Mining the Social Web

Mining Facebook

This Jupyter Notebook provides an interactive way to follow along with the video lectures. The intent behind this notebook is to reinforce the concepts in a fun, convenient, and effective way.

Facebook API Access

Facebook implements OAuth 2.0 as its standard authentication mechanism, but provides a convenient way for you to get an access token for development purposes, and we'll opt to take advantage of that convenience in this notebook.

To get started, log in to your Facebook account and go to https://developers.facebook.com/tools/explorer/ to obtain an ACCESS_TOKEN, and then paste it into the code cell below.

N.B.: Since this chapter was written, Facebook has added more security and privacy measures to its API. Some of the code in this Jupyter Notebook requires somewhat privileged access to run. A sandboxed application registered with Facebook is fairly limited in terms of what information it can access. The use of certain endpoints must be reviewed and approved by Facebook. For more information, please read Facebook's documentation on reviewable features: https://developers.facebook.com/docs/apps/review.

In [ ]:
# Copy and paste in the value you just got from the inline frame into this variable and execute this cell.
# Keep in mind that you could have just gone to https://developers.facebook.com/tools/access_token/
# and retrieved the "User Token" value from the Access Token Tool

ACCESS_TOKEN = ''

Example 1. Making Graph API requests over HTTP

In [ ]:
import requests # pip install requests
import json

base_url = 'https://graph.facebook.com/me'

# Specify which fields to retrieve
fields = 'id,name,likes.limit(10){about}'

url = '{0}?fields={1}&access_token={2}'.format(base_url, fields, ACCESS_TOKEN)
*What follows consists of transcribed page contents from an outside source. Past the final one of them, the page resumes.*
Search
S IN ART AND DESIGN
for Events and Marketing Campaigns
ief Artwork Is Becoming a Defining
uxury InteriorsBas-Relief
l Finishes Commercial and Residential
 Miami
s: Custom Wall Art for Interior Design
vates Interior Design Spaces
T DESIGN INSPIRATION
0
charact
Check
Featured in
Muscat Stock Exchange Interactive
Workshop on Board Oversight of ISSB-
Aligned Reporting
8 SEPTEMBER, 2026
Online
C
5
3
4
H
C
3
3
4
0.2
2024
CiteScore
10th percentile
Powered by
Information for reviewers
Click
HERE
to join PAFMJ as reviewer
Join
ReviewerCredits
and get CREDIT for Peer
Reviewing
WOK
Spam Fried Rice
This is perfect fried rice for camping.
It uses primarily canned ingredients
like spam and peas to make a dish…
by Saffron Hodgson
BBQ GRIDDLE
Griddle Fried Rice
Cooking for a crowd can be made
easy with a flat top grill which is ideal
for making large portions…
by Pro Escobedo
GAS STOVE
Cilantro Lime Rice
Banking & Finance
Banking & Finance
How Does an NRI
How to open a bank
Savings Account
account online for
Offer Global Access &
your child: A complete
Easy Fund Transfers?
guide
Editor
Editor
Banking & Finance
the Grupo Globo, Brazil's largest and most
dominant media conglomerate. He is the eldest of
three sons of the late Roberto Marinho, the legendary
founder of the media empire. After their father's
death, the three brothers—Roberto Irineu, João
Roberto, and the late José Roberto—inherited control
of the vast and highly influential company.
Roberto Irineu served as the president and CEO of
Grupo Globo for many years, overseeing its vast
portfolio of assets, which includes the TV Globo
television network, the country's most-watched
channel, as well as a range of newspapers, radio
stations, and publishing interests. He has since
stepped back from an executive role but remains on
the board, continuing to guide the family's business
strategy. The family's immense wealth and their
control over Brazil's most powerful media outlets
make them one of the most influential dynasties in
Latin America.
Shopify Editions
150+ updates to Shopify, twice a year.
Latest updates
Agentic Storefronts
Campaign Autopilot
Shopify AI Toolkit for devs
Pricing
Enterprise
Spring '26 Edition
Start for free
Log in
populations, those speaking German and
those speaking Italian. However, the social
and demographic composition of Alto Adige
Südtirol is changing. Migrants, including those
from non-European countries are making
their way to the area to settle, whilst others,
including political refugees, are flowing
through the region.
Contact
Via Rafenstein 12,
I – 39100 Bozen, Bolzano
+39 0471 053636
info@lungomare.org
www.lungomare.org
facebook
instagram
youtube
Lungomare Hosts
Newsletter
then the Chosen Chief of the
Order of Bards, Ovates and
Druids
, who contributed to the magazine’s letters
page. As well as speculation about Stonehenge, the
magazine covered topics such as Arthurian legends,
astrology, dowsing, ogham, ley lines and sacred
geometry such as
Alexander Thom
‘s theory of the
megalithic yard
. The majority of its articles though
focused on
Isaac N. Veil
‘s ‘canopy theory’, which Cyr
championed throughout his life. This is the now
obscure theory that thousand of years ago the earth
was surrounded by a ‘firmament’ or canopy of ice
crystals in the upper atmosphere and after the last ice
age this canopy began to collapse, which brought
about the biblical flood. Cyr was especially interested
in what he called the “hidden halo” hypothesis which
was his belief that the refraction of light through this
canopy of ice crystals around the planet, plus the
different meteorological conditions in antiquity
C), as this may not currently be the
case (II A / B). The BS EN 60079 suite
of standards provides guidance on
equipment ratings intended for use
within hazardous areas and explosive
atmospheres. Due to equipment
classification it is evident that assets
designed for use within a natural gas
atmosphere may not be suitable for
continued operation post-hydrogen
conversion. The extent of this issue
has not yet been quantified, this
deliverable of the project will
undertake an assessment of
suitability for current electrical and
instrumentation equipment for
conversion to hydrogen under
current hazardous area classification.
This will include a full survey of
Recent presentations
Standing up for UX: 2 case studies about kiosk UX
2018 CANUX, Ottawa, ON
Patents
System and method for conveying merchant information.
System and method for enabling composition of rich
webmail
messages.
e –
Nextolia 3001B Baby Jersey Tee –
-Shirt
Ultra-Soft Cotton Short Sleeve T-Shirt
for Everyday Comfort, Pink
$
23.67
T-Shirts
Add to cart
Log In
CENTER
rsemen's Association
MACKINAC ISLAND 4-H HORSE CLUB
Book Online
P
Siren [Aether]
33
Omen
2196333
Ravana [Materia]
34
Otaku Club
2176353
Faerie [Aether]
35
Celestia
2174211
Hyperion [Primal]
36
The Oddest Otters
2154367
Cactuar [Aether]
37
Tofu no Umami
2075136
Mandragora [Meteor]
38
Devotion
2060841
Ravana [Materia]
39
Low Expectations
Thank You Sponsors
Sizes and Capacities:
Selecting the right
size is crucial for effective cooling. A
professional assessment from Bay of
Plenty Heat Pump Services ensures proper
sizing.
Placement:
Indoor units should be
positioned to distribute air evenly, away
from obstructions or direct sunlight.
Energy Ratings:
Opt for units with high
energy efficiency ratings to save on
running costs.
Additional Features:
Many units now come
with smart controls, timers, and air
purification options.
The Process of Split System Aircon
# This API is HTTP-based and could be requested in the browser,
# with a command line utlity like curl, or using just about
# any programming language by making a request to the URL.
# Click the hyperlink that appears in your notebook output
# when you execute this code cell to see for yourself...
print(url)

# Interpret the response as JSON and convert back
# to Python data structures
content = requests.get(url).json()

# Pretty-print the JSON and display it
print(json.dumps(content, indent=1))

Example 2. Querying the Graph API with Python

Facebook SDK for Python API reference: http://facebook-sdk.readthedocs.io/en/v2.0.0/api.html

In [ ]:
import facebook # pip install facebook-sdk
import json

# A helper function to pretty-print Python objects as JSON
def pp(o):
    print(json.dumps(o, indent=1))

# Create a connection to the Graph API with your access token
g = facebook.GraphAPI(ACCESS_TOKEN, version='2.10')

# Execute a few example queries:

# Get my ID
pp(g.get_object('me'))
In [ ]:
# Get the connections to an ID
# Example connection names: 'feed', 'likes', 'groups', 'posts'
pp(g.get_connections(id='me', connection_name='likes'))
In [ ]:
# Search for a location, may require approved app
pp(g.request("search", {'type': 'place', 'center': '40.749444, -73.968056', 'fields': 'name, location'}))

Example 3. Querying the Graph API for Mining the Social Web and Counting Fans

In [ ]:
# Search for a page's ID by name
pp(g.request("search", {'q': 'Mining the Social Web', 'type': 'page'}))

# Grab the ID for the book and check the number of fans
mtsw_id = '146803958708175'
pp(g.get_object(id=mtsw_id, fields=['fan_count']))

Example 4. Querying the Graph API for Open Graph objects by their URLs

In [ ]:
# MTSW catalog link
pp(g.get_object('http://shop.oreilly.com/product/0636920030195.do'))

# PCI catalog link
pp(g.get_object('http://shop.oreilly.com/product/9780596529321.do'))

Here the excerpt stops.